__EXERCISE PROMPT__.
Write each record again exactly as it stands.

__EXERCISE INPUT__.

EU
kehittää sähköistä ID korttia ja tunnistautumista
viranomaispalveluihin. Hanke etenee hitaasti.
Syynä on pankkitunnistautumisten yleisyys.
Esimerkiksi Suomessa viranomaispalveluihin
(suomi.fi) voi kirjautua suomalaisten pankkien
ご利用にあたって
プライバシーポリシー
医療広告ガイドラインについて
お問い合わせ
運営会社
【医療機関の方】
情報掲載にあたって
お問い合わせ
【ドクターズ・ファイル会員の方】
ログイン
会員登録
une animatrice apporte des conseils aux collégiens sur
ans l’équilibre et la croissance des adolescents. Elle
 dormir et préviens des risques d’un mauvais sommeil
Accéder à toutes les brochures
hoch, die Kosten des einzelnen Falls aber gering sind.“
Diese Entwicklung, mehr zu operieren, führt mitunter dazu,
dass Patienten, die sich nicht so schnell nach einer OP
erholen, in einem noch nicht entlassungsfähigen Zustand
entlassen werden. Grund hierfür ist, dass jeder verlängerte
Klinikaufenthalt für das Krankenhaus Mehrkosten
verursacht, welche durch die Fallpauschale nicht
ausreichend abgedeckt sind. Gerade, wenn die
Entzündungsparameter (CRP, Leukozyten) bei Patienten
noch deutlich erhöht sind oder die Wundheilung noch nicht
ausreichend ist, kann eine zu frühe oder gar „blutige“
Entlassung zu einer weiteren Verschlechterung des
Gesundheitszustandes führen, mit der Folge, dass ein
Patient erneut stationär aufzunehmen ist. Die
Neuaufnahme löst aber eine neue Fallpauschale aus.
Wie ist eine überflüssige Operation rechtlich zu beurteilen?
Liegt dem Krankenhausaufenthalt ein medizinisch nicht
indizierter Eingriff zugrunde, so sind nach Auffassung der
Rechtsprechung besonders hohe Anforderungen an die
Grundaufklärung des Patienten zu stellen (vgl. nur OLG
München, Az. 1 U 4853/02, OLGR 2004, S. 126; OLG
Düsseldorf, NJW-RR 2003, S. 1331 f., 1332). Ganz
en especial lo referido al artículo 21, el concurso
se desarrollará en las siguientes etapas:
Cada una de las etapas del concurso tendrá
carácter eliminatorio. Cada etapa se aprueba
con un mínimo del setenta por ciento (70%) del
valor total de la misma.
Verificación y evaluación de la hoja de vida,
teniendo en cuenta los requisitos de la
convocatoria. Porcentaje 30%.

__ANSWER__.
EU
kehittää sähköistä ID korttia ja tunnistautumista
viranomaispalveluihin. Hanke etenee hitaasti.
Syynä on pankkitunnistautumisten yleisyys.
Esimerkiksi Suomessa viranomaispalveluihin
(suomi.fi) voi kirjautua suomalaisten pankkien
ご利用にあたって
プライバシーポリシー
医療広告ガイドラインについて
お問い合わせ
運営会社
【医療機関の方】
情報掲載にあたって
お問い合わせ
【ドクターズ・ファイル会員の方】
ログイン
会員登録
une animatrice apporte des conseils aux collégiens sur
ans l’équilibre et la croissance des adolescents. Elle
 dormir et préviens des risques d’un mauvais sommeil
Accéder à toutes les brochures
hoch, die Kosten des einzelnen Falls aber gering sind.“
Diese Entwicklung, mehr zu operieren, führt mitunter dazu,
dass Patienten, die sich nicht so schnell nach einer OP
erholen, in einem noch nicht entlassungsfähigen Zustand
entlassen werden. Grund hierfür ist, dass jeder verlängerte
Klinikaufenthalt für das Krankenhaus Mehrkosten
verursacht, welche durch die Fallpauschale nicht
ausreichend abgedeckt sind. Gerade, wenn die
Entzündungsparameter (CRP, Leukozyten) bei Patienten
noch deutlich erhöht sind oder die Wundheilung noch nicht
ausreichend ist, kann eine zu frühe oder gar „blutige“
Entlassung zu einer weiteren Verschlechterung des
Gesundheitszustandes führen, mit der Folge, dass ein
Patient erneut stationär aufzunehmen ist. Die
Neuaufnahme löst aber eine neue Fallpauschale aus.
Wie ist eine überflüssige Operation rechtlich zu beurteilen?
Liegt dem Krankenhausaufenthalt ein medizinisch nicht
indizierter Eingriff zugrunde, so sind nach Auffassung der
Rechtsprechung besonders hohe Anforderungen an die
Grundaufklärung des Patienten zu stellen (vgl. nur OLG
München, Az. 1 U 4853/02, OLGR 2004, S. 126; OLG
Düsseldorf, NJW-RR 2003, S. 1331 f., 1332). Ganz
en especial lo referido al artículo 21, el concurso
se desarrollará en las siguientes etapas:
Cada una de las etapas del concurso tendrá
carácter eliminatorio. Cada etapa se aprueba
con un mínimo del setenta por ciento (70%) del
valor total de la misma.
Verificación y evaluación de la hoja de vida,
teniendo en cuenta los requisitos de la
convocatoria. Porcentaje 30%.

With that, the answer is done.